È giusto dire come fanno in molti che la magistratura ha soppiantato la politica, sottomettendola al suo volere usando la scure del suo vasto potere? 


E’ difficile rispondere a una domanda del genere, anche perché non mi sembra che le più recenti riforme normative vadano nella direzione auspicata da vasti settori della magistratura. Vero è però che l’attuale sistema di rappresentanza della magistratura associata non rappresenta minimamente le istanze provenienti dalla base, che vorrebbe un sistema più efficiente e facile da governare, e soprattutto meno condizionato dalle pulsioni carrieristiche di singoli magistrati che usano l’Anm per propri fini personali o addirittura per occupare spazi di potere che non le competono. In tal senso si assiste spesso a una eccessiva debolezza della politica, che - a volte per timidezza o anche per convenienza - appare talvolta assecondare istanze e pulsioni della magistratura associata incomprensibili e non del tutto trasparenti. 


- Come finirà questa diatriba? Berlusconi ha impiegato 20 anni ed ha perso, la Meloni non cerca lo scontro ma alla fine la magistratura, o parte di essa, è in sommossa. 


 Lo scontro tra politica e magistratura fa parte dei mali endemici di questo paese. Se ne uscirà quando si riuscirà finalmente a capire che la giustizia non deve e non può costituire un terreno di battaglia tra bande rivali per l’occupazione di spazi di potere, ma solo ed esclusivamente un servizio reso ai cittadini. Ne parlo diffusamente nel mio libro “Il Monolite. Storie di camorra di un giudice antimafia”, edito da Piemme.


- Qual è la sua idea di giustizia giusta? 
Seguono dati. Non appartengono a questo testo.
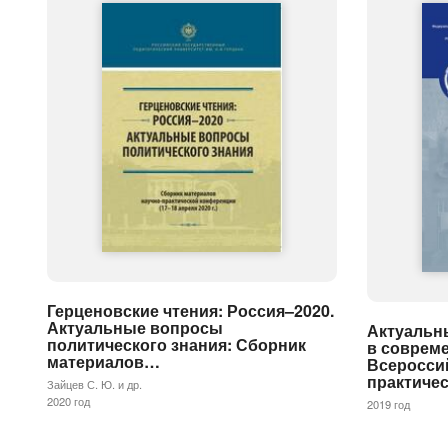
Герценовские чтения: Россия–2020.
Актуальные вопросы
Актуальн
политического знания: Сборник
в соврем
материалов…
Всеросси
практиче
Зайцев С. Ю. и др.
2020 год
2019 год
- La risposta a questa domanda è già contenuta nella precedente. La giustizia veramente giusta è quella che si indirizza alle persone nella forma di un servizio che lo Stato offre ai suoi cittadini. E per essere tale, essa deve giungere in tempi rapidi e rispecchiare la effettiva realtà dei fatti, senza restare relegata nel mondo dell’iperuranio. 


- Quali difficoltà incontra nell’applicare le disposizioni della riforma Cartabia? 
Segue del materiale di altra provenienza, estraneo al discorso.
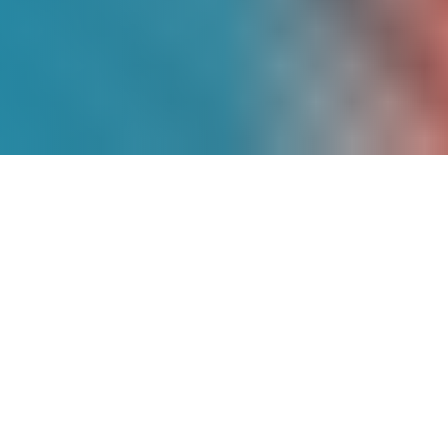
Más de
9 Años
de
Experiencia
Somos pioneros en energía solar en
México, con un historial comprobado de
proyectos exitosos que han transformado
la matriz energética de cientos de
- Si tratta di una congerie di norme, spesso di difficile interpretazione e applicazione, che ha contribuito ad ingarbugliare e complicare ancora di più un sistema già avvitato su sé stesso a causa dei ripetuti interventi normativi, spesso scoordinati tra di loro, che si sono avvicendati negli ultimi venti anni, anche a causa della bulimia del legislatore. Diciamo che si è persa l’ennesima occasione per semplificare le procedure e quindi anche la vita dei cittadini.